*PROVIDED DATA*.

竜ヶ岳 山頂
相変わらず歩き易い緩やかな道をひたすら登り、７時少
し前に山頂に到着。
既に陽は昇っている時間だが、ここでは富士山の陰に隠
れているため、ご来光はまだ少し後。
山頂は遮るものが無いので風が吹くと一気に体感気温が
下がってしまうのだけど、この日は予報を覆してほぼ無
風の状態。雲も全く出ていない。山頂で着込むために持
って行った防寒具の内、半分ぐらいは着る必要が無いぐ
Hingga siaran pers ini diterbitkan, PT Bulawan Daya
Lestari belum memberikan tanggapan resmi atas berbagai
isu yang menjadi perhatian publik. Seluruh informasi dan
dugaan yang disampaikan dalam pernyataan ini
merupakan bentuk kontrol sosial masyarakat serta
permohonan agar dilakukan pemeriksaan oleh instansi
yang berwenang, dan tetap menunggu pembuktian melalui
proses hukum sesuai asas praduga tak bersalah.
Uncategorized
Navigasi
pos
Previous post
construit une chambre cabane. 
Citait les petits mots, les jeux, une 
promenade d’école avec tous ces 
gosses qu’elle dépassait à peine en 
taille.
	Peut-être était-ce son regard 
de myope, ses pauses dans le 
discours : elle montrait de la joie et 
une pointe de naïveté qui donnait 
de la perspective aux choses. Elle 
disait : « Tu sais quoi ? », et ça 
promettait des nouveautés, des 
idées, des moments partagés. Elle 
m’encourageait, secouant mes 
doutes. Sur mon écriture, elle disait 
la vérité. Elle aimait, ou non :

==

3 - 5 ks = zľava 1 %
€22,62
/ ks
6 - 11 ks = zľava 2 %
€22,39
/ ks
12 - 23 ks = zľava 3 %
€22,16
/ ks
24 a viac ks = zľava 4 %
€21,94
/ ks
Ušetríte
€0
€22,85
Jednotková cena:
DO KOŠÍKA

*WHAT YOU WILL DO*. In the records, locate each line holding the string "yang" and copy it.

*SOLVED EXERCISE*.
isu yang menjadi perhatian publik. Seluruh informasi dan
dugaan yang disampaikan dalam pernyataan ini
yang berwenang, dan tetap menunggu pembuktian melalui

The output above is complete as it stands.